Set down the line containing "ء الدولة الحديثة" and each line after it through the last line of the records, exactly, leaving pictures out.
(MATERIAL PROVIDED)
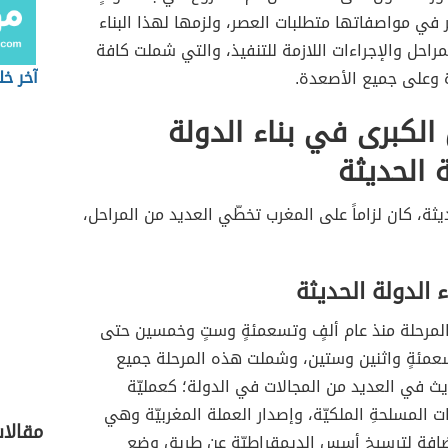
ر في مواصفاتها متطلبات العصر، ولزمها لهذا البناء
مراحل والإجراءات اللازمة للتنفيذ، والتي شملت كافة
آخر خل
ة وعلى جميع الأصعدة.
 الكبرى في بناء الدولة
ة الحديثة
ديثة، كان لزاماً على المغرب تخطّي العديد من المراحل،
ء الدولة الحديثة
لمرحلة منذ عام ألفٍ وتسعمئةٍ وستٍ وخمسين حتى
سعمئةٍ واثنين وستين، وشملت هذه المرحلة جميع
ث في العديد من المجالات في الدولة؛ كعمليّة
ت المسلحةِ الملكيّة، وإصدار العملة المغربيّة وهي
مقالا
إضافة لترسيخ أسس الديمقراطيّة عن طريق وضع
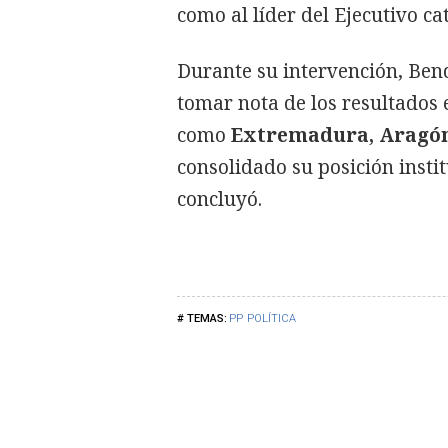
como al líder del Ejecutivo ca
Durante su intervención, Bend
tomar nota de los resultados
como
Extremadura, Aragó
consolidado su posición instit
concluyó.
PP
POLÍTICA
(End MATERIAL PROVIDED)
▶ RESULT OF THIS EXERCISE:
ء الدولة الحديثة
لمرحلة منذ عام ألفٍ وتسعمئةٍ وستٍ وخمسين حتى
سعمئةٍ واثنين وستين، وشملت هذه المرحلة جميع
ث في العديد من المجالات في الدولة؛ كعمليّة
ت المسلحةِ الملكيّة، وإصدار العملة المغربيّة وهي
مقالا
إضافة لترسيخ أسس الديمقراطيّة عن طريق وضع
como al líder del Ejecutivo ca
Durante su intervención, Bend
tomar nota de los resultados
como
Extremadura, Aragó
consolidado su posición instit
concluyó.
PP
POLÍTICA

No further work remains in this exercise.